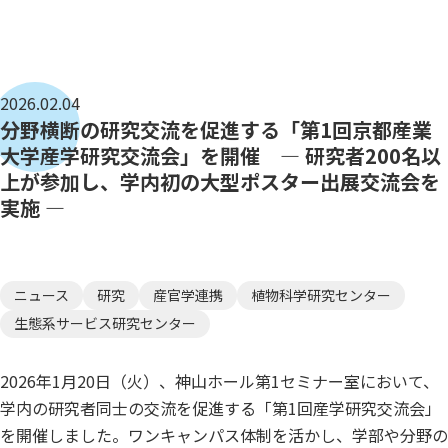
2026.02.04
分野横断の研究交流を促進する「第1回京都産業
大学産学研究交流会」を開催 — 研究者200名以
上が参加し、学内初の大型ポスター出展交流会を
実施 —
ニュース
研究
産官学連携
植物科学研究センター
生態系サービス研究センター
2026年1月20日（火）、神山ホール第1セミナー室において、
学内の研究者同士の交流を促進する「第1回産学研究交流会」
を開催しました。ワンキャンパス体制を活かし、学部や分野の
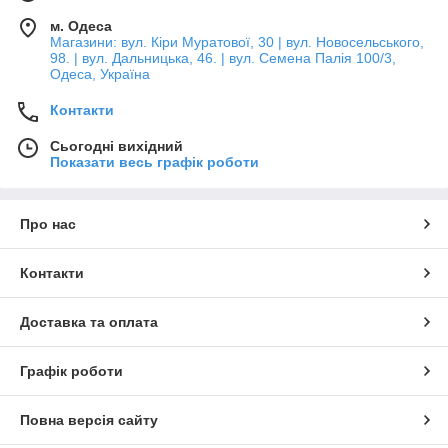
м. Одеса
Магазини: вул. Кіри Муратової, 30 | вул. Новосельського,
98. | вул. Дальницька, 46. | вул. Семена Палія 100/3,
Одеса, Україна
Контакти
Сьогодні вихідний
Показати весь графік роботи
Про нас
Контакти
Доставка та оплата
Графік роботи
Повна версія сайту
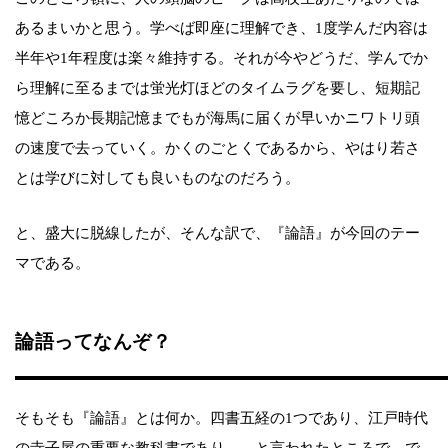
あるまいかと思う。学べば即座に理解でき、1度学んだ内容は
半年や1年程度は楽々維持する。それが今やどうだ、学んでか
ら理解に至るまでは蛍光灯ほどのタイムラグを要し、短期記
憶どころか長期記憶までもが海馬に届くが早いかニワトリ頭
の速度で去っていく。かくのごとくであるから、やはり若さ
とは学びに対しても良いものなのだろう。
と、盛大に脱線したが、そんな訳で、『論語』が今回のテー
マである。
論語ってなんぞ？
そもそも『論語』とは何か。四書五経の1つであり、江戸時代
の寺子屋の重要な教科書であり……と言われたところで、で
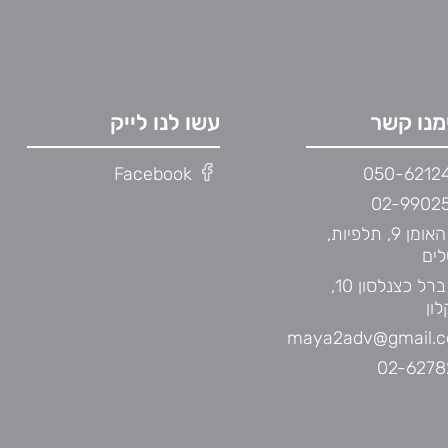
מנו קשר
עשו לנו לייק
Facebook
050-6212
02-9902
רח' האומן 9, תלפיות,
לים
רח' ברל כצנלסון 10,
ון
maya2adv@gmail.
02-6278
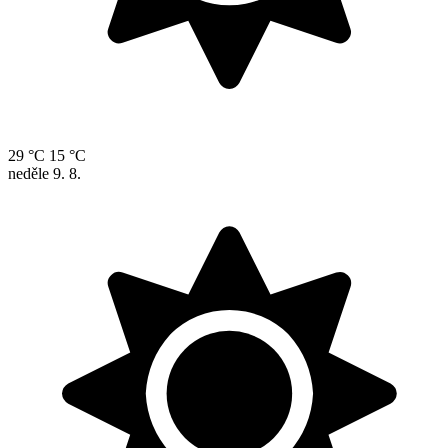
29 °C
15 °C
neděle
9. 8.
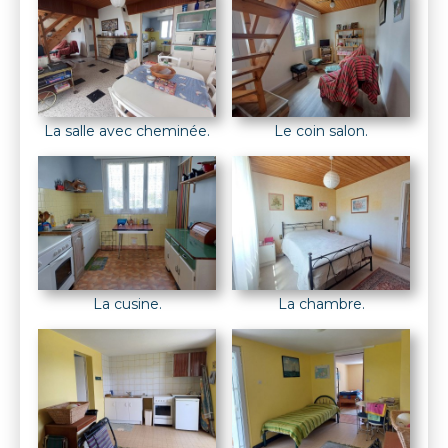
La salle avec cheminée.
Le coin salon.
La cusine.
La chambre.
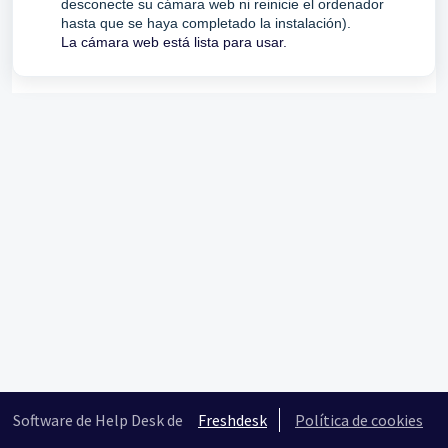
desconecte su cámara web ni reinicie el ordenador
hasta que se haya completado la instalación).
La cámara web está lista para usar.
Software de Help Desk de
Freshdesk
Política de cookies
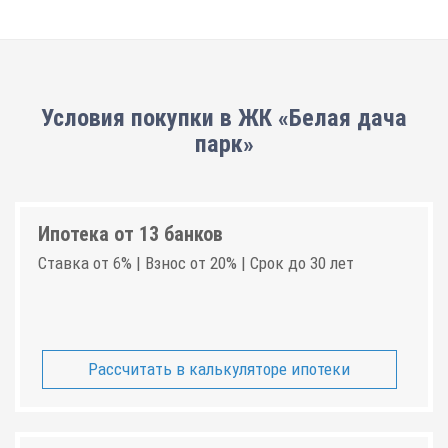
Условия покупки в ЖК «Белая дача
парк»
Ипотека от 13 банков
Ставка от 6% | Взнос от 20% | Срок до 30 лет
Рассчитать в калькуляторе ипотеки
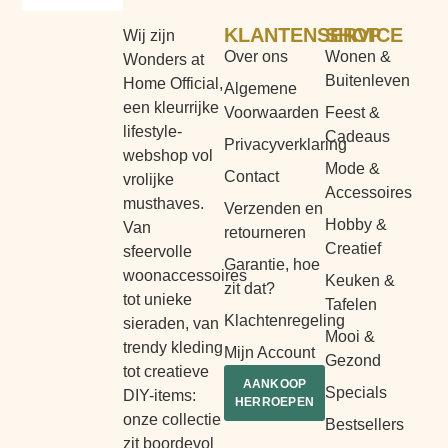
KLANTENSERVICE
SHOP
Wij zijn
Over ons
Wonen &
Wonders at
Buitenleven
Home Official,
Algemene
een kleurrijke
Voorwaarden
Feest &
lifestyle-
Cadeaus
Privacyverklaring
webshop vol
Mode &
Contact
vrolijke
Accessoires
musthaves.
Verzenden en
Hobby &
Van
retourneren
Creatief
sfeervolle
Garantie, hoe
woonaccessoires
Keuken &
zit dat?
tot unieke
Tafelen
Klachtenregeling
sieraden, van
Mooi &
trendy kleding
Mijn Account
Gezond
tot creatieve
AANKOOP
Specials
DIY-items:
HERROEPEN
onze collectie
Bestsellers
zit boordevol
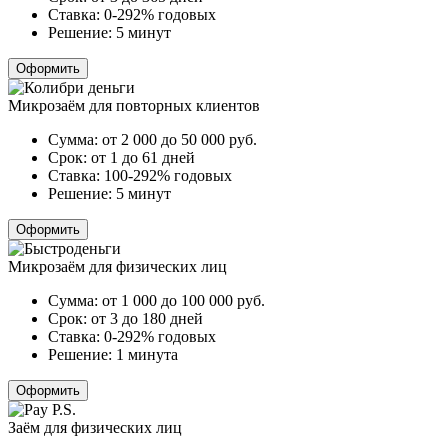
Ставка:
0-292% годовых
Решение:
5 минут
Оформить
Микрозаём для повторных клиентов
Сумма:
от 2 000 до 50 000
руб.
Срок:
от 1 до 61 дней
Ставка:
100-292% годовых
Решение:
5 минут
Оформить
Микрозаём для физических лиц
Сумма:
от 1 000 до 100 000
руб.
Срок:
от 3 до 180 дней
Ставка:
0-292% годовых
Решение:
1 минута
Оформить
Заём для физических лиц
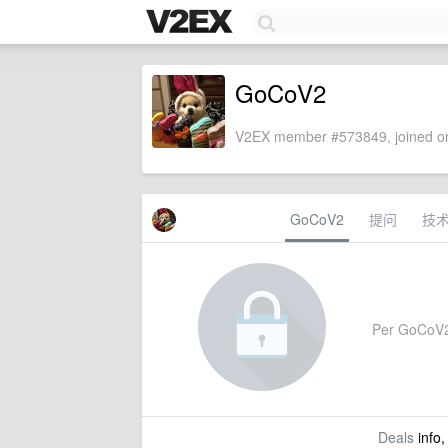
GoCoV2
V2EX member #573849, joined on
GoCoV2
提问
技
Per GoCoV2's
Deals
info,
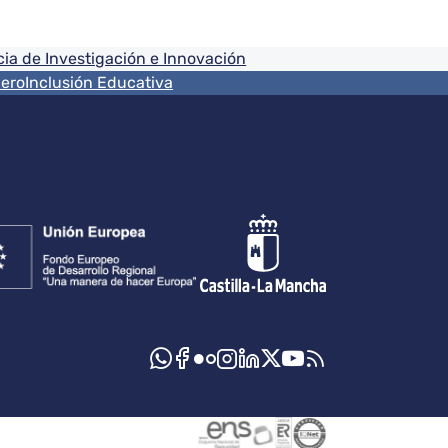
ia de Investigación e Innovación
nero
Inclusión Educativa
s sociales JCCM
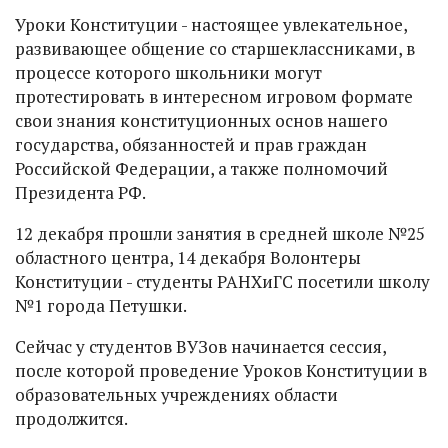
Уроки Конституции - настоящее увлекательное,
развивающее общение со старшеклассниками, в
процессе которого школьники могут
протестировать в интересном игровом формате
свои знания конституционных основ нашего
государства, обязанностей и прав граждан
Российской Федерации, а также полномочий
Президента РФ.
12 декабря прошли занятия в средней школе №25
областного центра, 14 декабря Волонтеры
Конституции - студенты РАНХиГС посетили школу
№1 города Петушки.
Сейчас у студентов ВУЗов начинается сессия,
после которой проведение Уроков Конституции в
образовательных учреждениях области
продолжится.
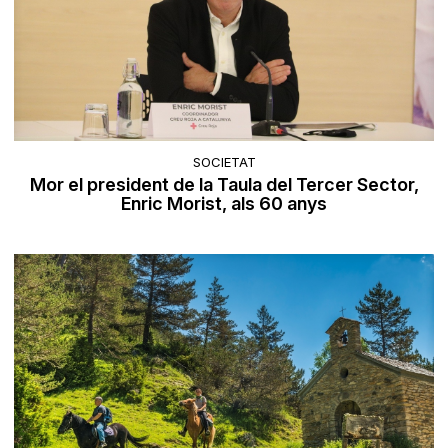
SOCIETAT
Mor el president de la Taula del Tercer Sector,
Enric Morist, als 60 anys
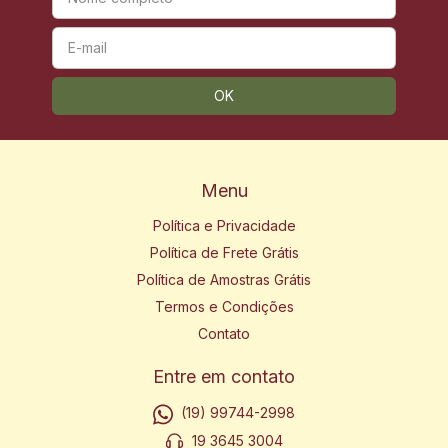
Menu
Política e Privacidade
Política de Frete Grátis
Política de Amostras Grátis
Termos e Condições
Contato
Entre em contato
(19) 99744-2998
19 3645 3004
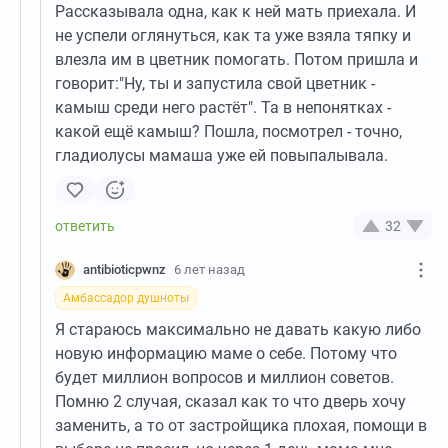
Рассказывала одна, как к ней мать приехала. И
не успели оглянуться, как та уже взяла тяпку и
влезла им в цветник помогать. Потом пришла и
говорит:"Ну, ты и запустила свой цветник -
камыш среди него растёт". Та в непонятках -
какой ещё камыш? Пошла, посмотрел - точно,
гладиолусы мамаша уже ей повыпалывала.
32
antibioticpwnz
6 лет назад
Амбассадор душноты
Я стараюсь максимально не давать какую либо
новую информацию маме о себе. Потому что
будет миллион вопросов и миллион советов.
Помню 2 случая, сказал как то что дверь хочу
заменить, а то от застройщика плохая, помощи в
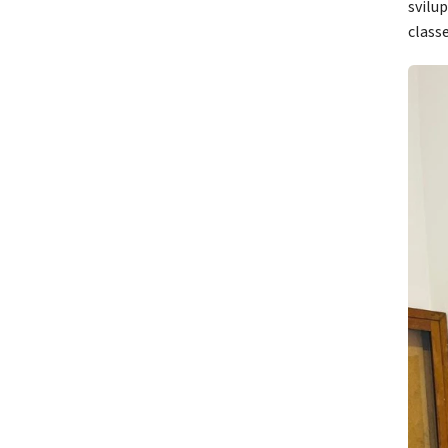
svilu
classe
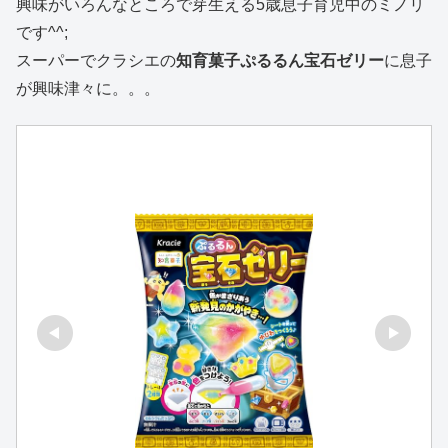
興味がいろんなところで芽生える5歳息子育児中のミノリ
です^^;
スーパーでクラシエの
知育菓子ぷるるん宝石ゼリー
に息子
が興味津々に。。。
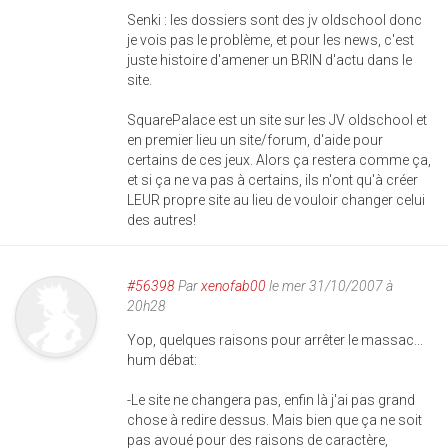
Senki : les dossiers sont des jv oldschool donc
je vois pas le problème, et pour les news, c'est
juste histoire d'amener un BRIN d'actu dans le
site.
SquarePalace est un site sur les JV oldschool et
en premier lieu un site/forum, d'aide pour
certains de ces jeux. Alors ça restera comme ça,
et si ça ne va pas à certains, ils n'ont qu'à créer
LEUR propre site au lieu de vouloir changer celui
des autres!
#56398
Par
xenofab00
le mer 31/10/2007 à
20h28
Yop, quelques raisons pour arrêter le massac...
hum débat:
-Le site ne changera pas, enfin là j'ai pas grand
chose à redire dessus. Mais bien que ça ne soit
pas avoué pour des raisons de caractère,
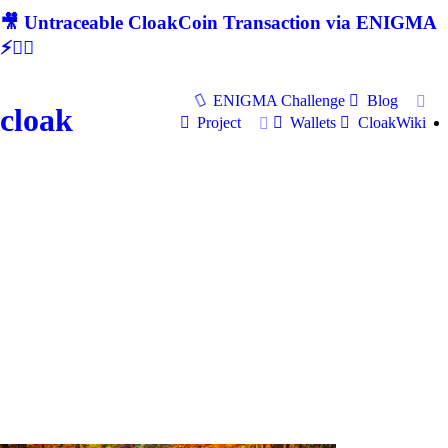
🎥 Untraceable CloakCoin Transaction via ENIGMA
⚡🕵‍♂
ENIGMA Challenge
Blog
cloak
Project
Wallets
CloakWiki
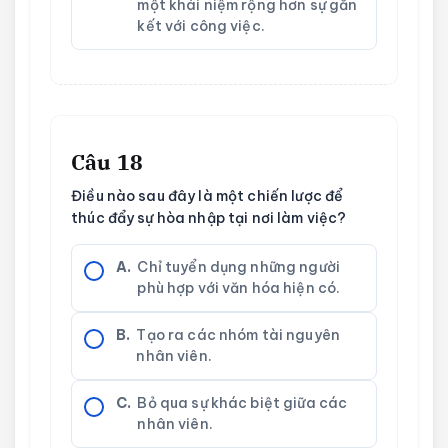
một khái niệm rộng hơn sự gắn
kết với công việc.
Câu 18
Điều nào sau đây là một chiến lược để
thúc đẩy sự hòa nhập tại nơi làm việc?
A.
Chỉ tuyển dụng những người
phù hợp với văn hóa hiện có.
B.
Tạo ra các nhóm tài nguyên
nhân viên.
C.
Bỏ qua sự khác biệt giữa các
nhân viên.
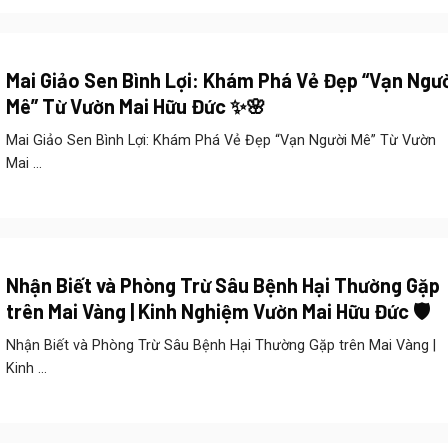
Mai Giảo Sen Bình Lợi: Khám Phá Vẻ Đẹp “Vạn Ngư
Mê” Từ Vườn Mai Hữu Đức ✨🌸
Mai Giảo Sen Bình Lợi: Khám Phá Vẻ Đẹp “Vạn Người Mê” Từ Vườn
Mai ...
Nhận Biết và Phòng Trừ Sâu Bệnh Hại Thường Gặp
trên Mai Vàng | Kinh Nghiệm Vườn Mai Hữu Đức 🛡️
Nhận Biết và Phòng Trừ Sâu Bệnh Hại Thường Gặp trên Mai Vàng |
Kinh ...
☆ ☆ ☆ ☆ ☆
### WHAT IS NEEDED
Could you set down, exactly as written, every line from the start of the records above through the line containing "98. | вул. Дальницька, 46.", leaving the pictures out?

### THE ANSWER
2026.02.04
分野横断の研究交流を促進する「第1回京都産業
大学産学研究交流会」を開催 — 研究者200名以
上が参加し、学内初の大型ポスター出展交流会を
実施 —
ニュース
研究
産官学連携
植物科学研究センター
生態系サービス研究センター
2026年1月20日（火）、神山ホール第1セミナー室において、
学内の研究者同士の交流を促進する「第1回産学研究交流会」
を開催しました。ワンキャンパス体制を活かし、学部や分野の
м. Одеса
Магазини: вул. Кіри Муратової, 30 | вул. Новосельського,
98. | вул. Дальницька, 46. | вул. Семена Палія 100/3,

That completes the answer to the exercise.